# 20% Commission Change.



## UberSCWill (Apr 19, 2014)

Posted this on a Facebook: 

How much of a pay cut does 15% increase in commission mean? About 28% pay cut. A long ride out to Palo Alto nets you under $10 an hour.

Here are the numbers as an San Francisco Driver. @ 3/base 1.50/mile .30/min

$1500 earn on 50 hours of work. Take home income after 5% commission $1425. Expense, about 750 mile driven @ 56.5 cent per mile (includes gas, and car related expense + depreciation) = $424. Profit = $1076 or $21.52 per hour.

New Commission rate of 80/20

$1500 earn on 50 hours of work. Take home income after 20% commission $1200. Expense, about 750 mile driven @ 56.5 cent per mile (includes gas, and car related expense + depreciation) = $424. Profit = $776 or $15.52 per hour

$15.52 / 21.52 = 0.72; OR 28% Decrease in earnings.

Even long distance trips are not worthwhile.

Trip to Palo Alto from San Francisco $66, Take home $52.80 after 20 percent commission. Round Trip distance 70 miles @ .565 cent per mile = $39.55 $52.80-39.55 = $13.25, Takes 80 min. Hourly pay $9.93


----------



## Jeeves (Apr 10, 2014)

It's interesting that you would think they had the low commission rates so that they could have low fares. Instead of raising the fares a bit back up and increasing commission they just increase commission. Good breakdown of costs comparisons.


----------



## myuber (Apr 18, 2014)

Plus you factor in taxes in with that.. In az. 15.2 state tax plus 25% fed tax.. so if you make $72k a year.. $28,994 in taxes. Gotta love the higher rate with being 1099


----------



## GuitarJunkie (Apr 10, 2014)

Can u really get $30 an hour in fares for 50 hours of driving for Uber? $1500weekly fares / 50hours=$30 an hour in fares.

750 miles @ $1.50 a mile and 100 trips of $3 base fair is almost $1500. Thats assuming you dont drive anywhere to pickup a rider though.

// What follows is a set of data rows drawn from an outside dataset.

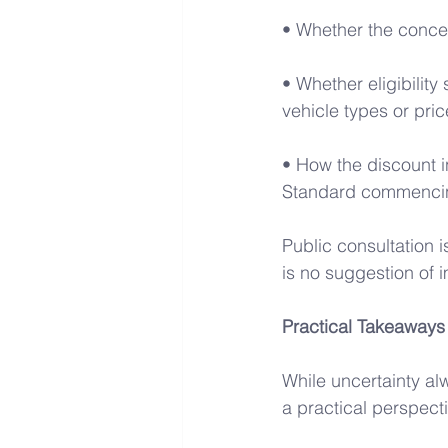
• Whether the conces
• Whether eligibility
vehicle types or pric
• How the discount i
Standard commencin
Public consultation i
is no suggestion of 
Practical Takeaways
While uncertainty alw
a practical perspecti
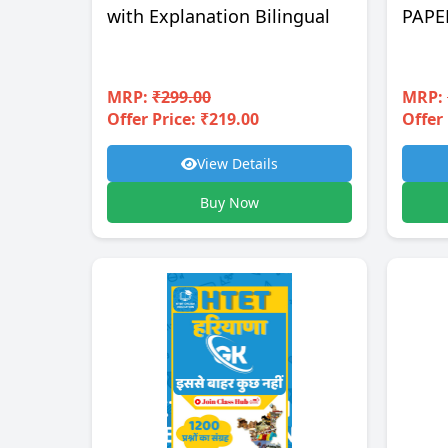
with Explanation Bilingual
PAPE
MRP:
₹299.00
MRP:
Offer Price: ₹219.00
Offer 
View Details
Buy Now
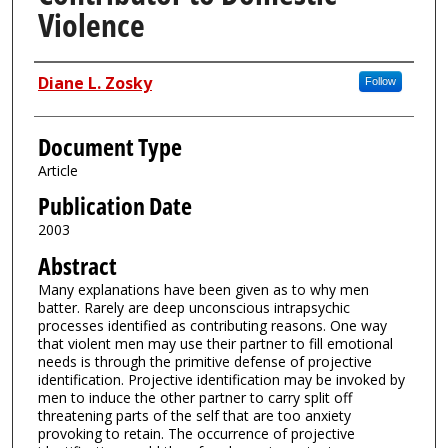
Violence
Authors
Diane L. Zosky
Follow
Document Type
Article
Publication Date
2003
Abstract
Many explanations have been given as to why men
batter. Rarely are deep unconscious intrapsychic
processes identified as contributing reasons. One way
that violent men may use their partner to fill emotional
needs is through the primitive defense of projective
identification. Projective identification may be invoked by
men to induce the other partner to carry split off
threatening parts of the self that are too anxiety
provoking to retain. The occurrence of projective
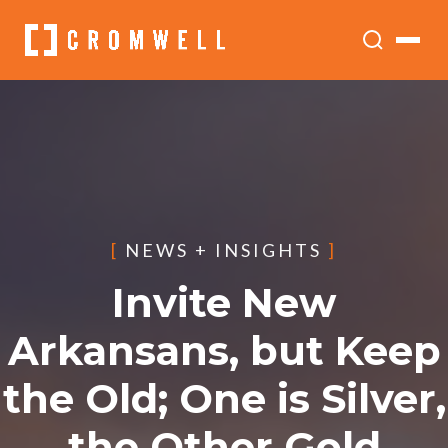
[
NEWS + INSIGHTS
]
Invite New
Arkansans, but Keep
the Old; One is Silver,
the Other Gold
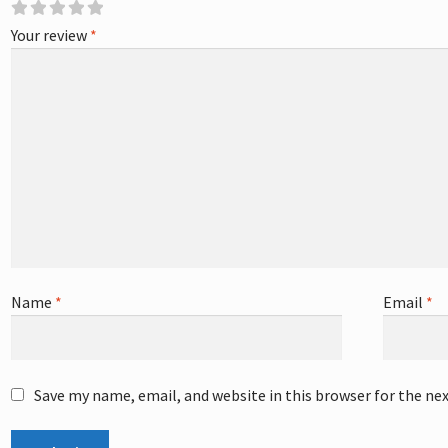
Your review
*
Name
*
Email
*
Save my name, email, and website in this browser for the ne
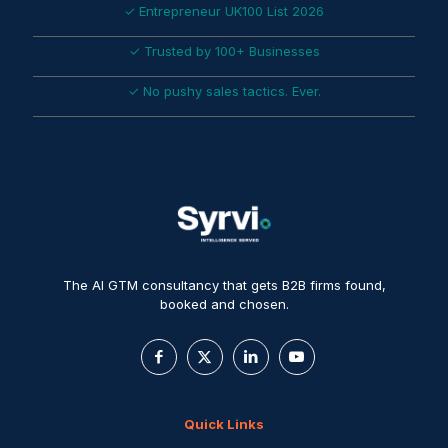
✓ Entrepreneur UK100 List 2026
✓ Trusted by 100+ Businesses
✓ No pushy sales tactics. Ever.
The AI GTM consultancy that gets B2B firms found,
booked and chosen.
Quick Links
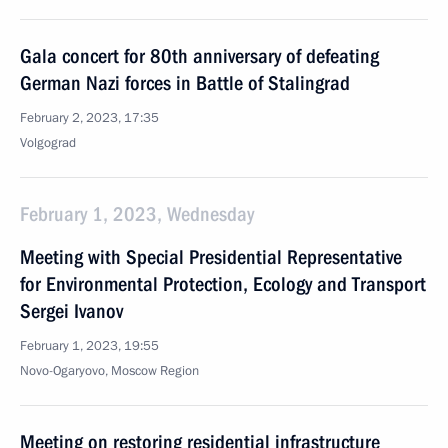
Gala concert for 80th anniversary of defeating
German Nazi forces in Battle of Stalingrad
February 2, 2023, 17:35
Volgograd
February 1, 2023, Wednesday
Meeting with Special Presidential Representative
for Environmental Protection, Ecology and Transport
Sergei Ivanov
February 1, 2023, 19:55
Novo-Ogaryovo, Moscow Region
Meeting on restoring residential infrastructure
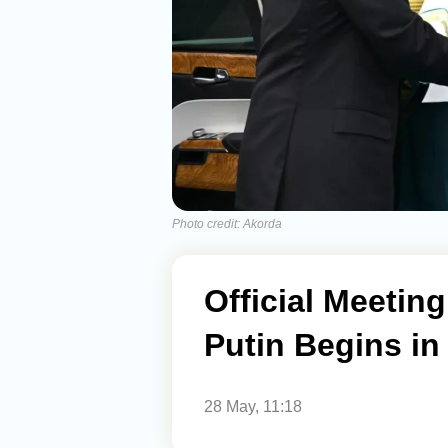
Photo credit: Akorda
Official Meeti
Putin Begins i
28 May, 11:18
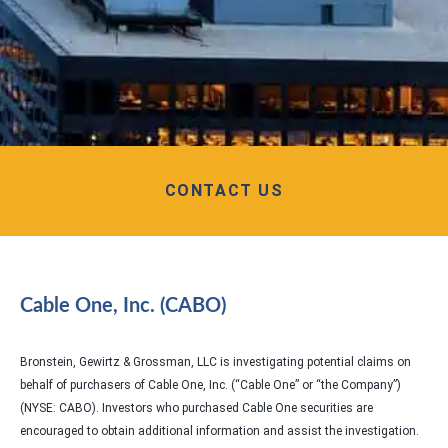
CONTACT US
Cable One, Inc. (CABO)
Bronstein, Gewirtz & Grossman, LLC is investigating potential claims on
behalf of purchasers of Cable One, Inc. (“Cable One” or “the Company”)
(NYSE: CABO). Investors who purchased Cable One securities are
encouraged to obtain additional information and assist the investigation.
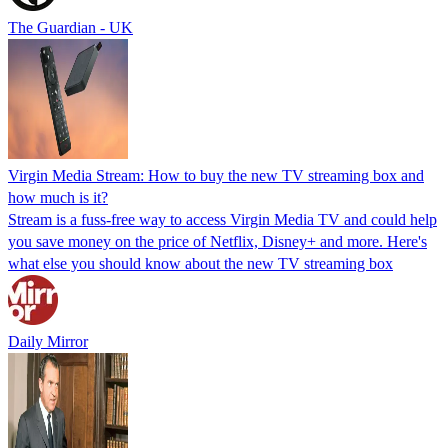
The Guardian - UK
Virgin Media Stream: How to buy the new TV streaming box and
how much is it?
Stream is a fuss-free way to access Virgin Media TV and could help
you save money on the price of Netflix, Disney+ and more. Here's
what else you should know about the new TV streaming box
Daily Mirror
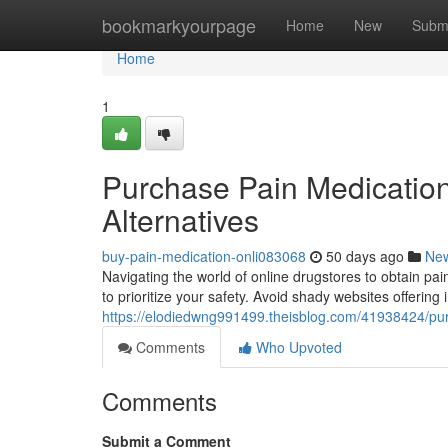
Home
bookmarkyourpage
Home
New
Subm
Home
1
Purchase Pain Medication 
Alternatives
buy-pain-medication-onli083068
50 days ago
Ne
Navigating the world of online drugstores to obtain pain
to prioritize your safety. Avoid shady websites offering 
https://elodiedwng991499.theisblog.com/41938424/purch
Comments
Who Upvoted
Comments
Submit a Comment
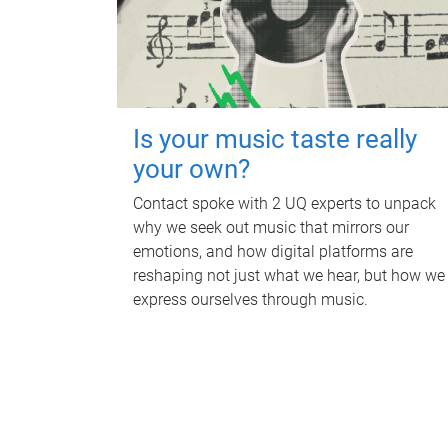
Is your music taste really
your own?
Contact spoke with 2 UQ experts to unpack
why we seek out music that mirrors our
emotions, and how digital platforms are
reshaping not just what we hear, but how we
express ourselves through music.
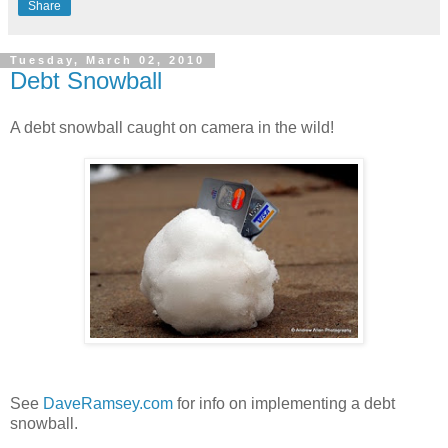
Share
Tuesday, March 02, 2010
Debt Snowball
A debt snowball caught on camera in the wild!
See
DaveRamsey.com
for info on implementing a debt
snowball.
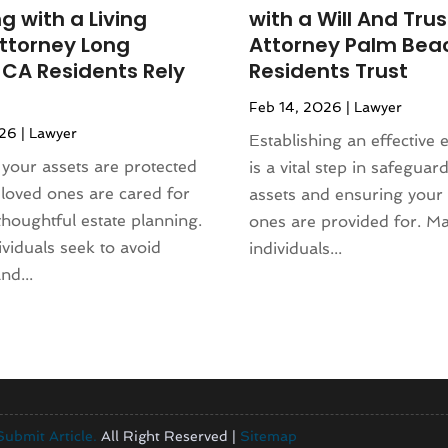
g with a Living
with a Will And Trus
Attorney Long
Attorney Palm Bea
 CA Residents Rely
Residents Trust
Feb 14, 2026
|
Lawyer
026
|
Lawyer
Establishing an effective 
your assets are protected
is a vital step in safeguar
loved ones are cared for
assets and ensuring your
thoughtful estate planning.
ones are provided for. M
viduals seek to avoid
individuals...
nd...
Submit Article.
All Right Reserved |
Sitemap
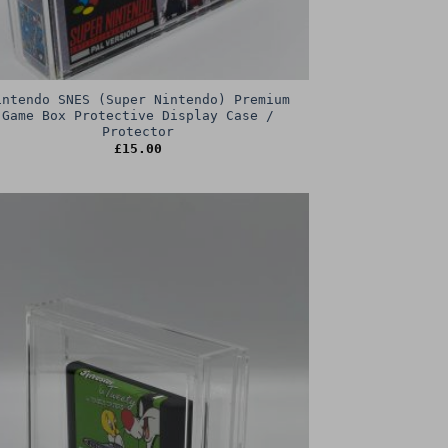
intendo SNES (Super Nintendo) Premium
Game Box Protective Display Case /
Protector
£
15.00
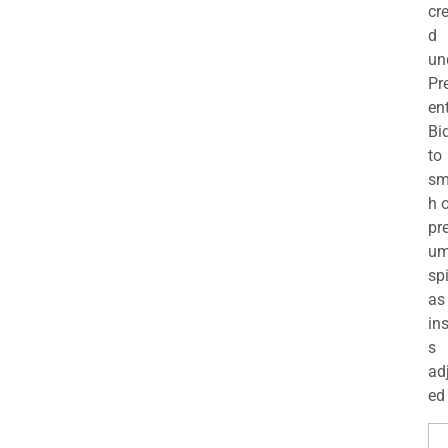
cr
d
un
Pr
en
Bi
to
sm
h 
pr
u
sp
as
in
s
ad
ed 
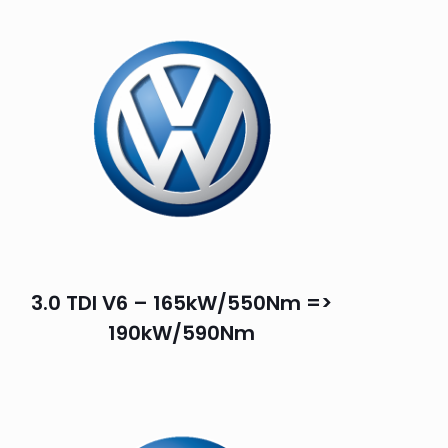
3.0 TDI V6 – 165kW/550Nm =>
190kW/590Nm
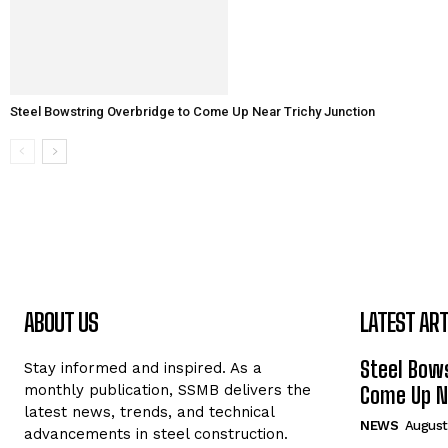
Steel Bowstring Overbridge to Come Up Near Trichy Junction
ABOUT US
LATEST ART
Steel Bows
Stay informed and inspired. As a
monthly publication, SSMB delivers the
Come Up Ne
latest news, trends, and technical
NEWS
August
advancements in steel construction.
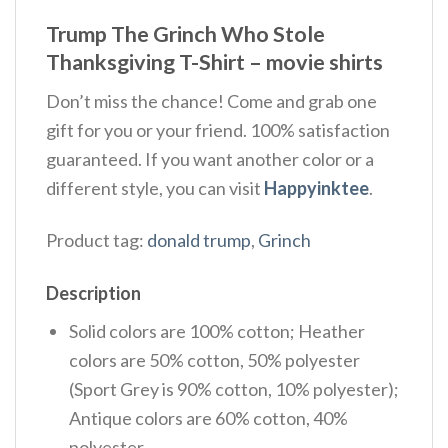
Trump The Grinch Who Stole
Thanksgiving T-Shirt – movie shirts
Don’t miss the chance! Come and grab one
gift for you or your friend. 100% satisfaction
guaranteed. If you want another color or a
different style, you can visit
Happyinktee
.
Product tag:
donald trump
,
Grinch
Description
Solid colors are 100% cotton; Heather
colors are 50% cotton, 50% polyester
(Sport Grey is 90% cotton, 10% polyester);
Antique colors are 60% cotton, 40%
polyester.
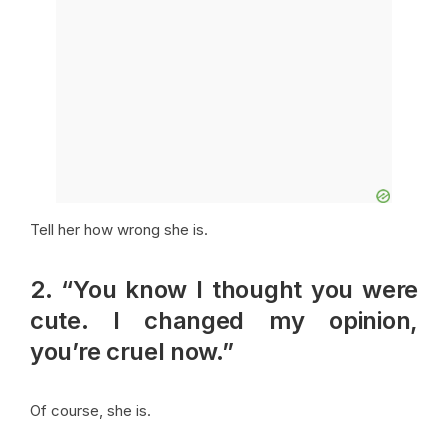
Tell her how wrong she is.
2. “You know I thought you were
cute. I changed my opinion,
you’re cruel now.”
Of course, she is.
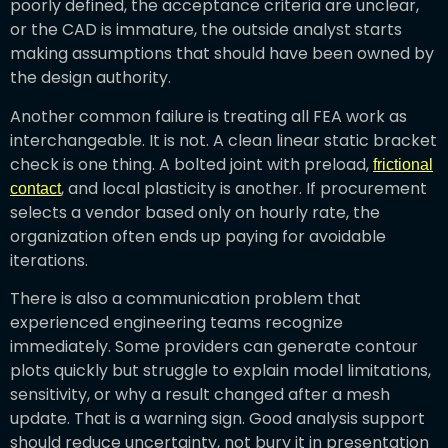
poorly defined, the acceptance criteria are unclear,
or the CAD is immature, the outside analyst starts
making assumptions that should have been owned by
the design authority.
Another common failure is treating all FEA work as
interchangeable. It is not. A clean linear static bracket
check is one thing. A bolted joint with preload,
frictional
, and local plasticity is another. If procurement
contact
selects a vendor based only on hourly rate, the
organization often ends up paying for avoidable
iterations.
There is also a communication problem that
experienced engineering teams recognize
immediately. Some providers can generate contour
plots quickly but struggle to explain model limitations,
sensitivity, or why a result changed after a mesh
update. That is a warning sign. Good analysis support
should reduce uncertainty, not bury it in presentation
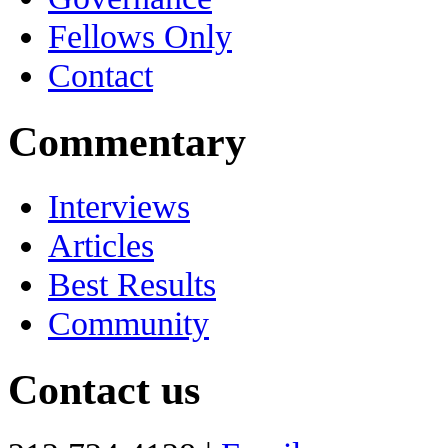
Fellows Only
Contact
Commentary
Interviews
Articles
Best Results
Community
Contact us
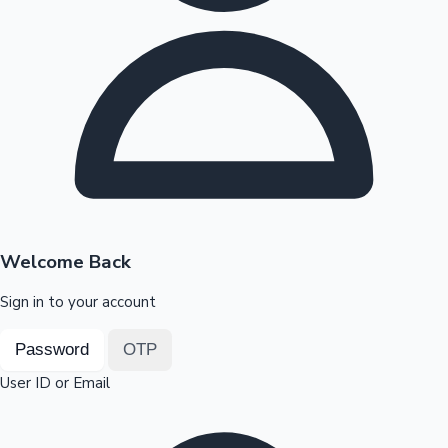
Highest Opening Weekend Collections
OTT News
Welcome Back
Sign in to your account
Password
OTP
User ID or Email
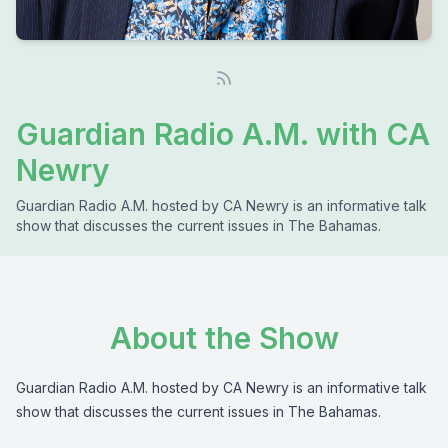
Guardian Radio A.M. with CA
Newry
Guardian Radio A.M. hosted by CA Newry is an informative talk
show that discusses the current issues in The Bahamas.
About the Show
Guardian Radio A.M. hosted by CA Newry is an informative talk
show that discusses the current issues in The Bahamas.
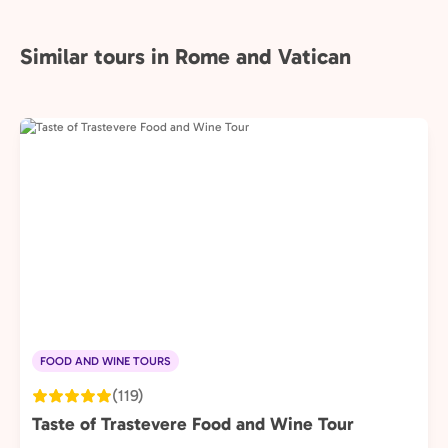
Similar tours in Rome and Vatican
FOOD AND WINE TOURS
(119)
Taste of Trastevere Food and Wine Tour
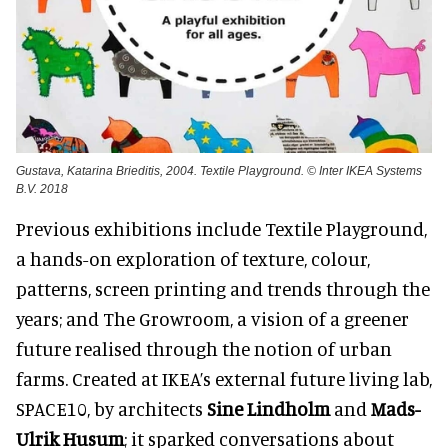
Gustava, Katarina Brieditis, 2004. Textile Playground. © Inter IKEA Systems
B.V. 2018
Previous exhibitions include Textile Playground,
a hands-on exploration of texture, colour,
patterns, screen printing and trends through the
years; and The Growroom, a vision of a greener
future realised through the notion of urban
farms. Created at IKEA’s external future living lab,
SPACE10, by architects
Sine Lindholm
and
Mads-
Ulrik Husum
; it sparked conversations about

Seems to me it might be worse then you are describing!


----------



## UberSCWill (Apr 19, 2014)

I do a little over $30, but with a lot of selective driving hours. I do 7:45-12pm, 4:00pm-7:30pm. I also do Thrusday-Sat for more hours because it surge more. I must say, it wasn't that long ago I was doing $45 an hour, remember the good old days of $50 SFO airport runs, that I can complete within 45 min, and $90 San Francisco to Palo Alto runs.


----------



## smoothOP (Apr 10, 2014)

Commission change must feel like thievery. Are they giving you the $1 per ride? $30 in fares an hour is above average! Any chance you could screenshot us a weekly report?


----------



## alanab (Apr 11, 2014)

hehe - yea proof! anyways good breakdown of how the commission difference effects pay. how a 15% change ends up being a 28% decrease still is confusing me.


----------



## Jeeves (Apr 10, 2014)

UberSCWill said:


> Posted this on a Facebook:
> 
> How much of a pay cut does 15% increase in commission mean? About 28% pay cut. A long ride out to Palo Alto nets you under $10 an hour.
> 
> ...


$1425 - $424 = $1001 / 50 = $20.02

$15.52 is 77.5%=22.5% decrease in earnings

correct me if im wrong


----------



## Wyatt (Apr 17, 2014)

Jeeves said:


> $1425 - $424 = $1001 / 50 = $20.02
> 
> $15.52 is 77.5%=22.5% decrease in earnings
> 
> correct me if im wrong


 they are taking

The point is, Uber is taking too much. Who cares about the math details. You can't get away with making more money without charging more to the customer here in America. Free enterprise will crush you.


----------



## Jeeves (Apr 10, 2014)

Sorry to bore you with the math Wyatt. Some people might care though.


----------



## UberSCWill (Apr 19, 2014)

- Jeeve is correct my math is wrong. 

He is correct.


----------



## UberSCWill (Apr 19, 2014)

I also have no problem with them increasing the commission, just bring the rates to a workable level. They said the commission leave drop to 5% was to coincide with a decrease is fare prices. Well if your going to bring your commission back to 20% you got to finish the 2nd leg and bring the fares to the old level if we are to earn a living wage. Of course many would consider $16 an hour a living wage, but kind of hard to keep up with the $2600 single bedroom rent rate.


----------



## Jeeves (Apr 10, 2014)

I know living in bay area is rough but the median single bedroom rental can't be $2600 can it? Or is that a mortgage based quote?


----------



## Dave (Apr 12, 2014)

Jeeves said:


> I know living in bay area is rough but the median single bedroom rental can't be $2600 can it? Or is that a mortgage based quote?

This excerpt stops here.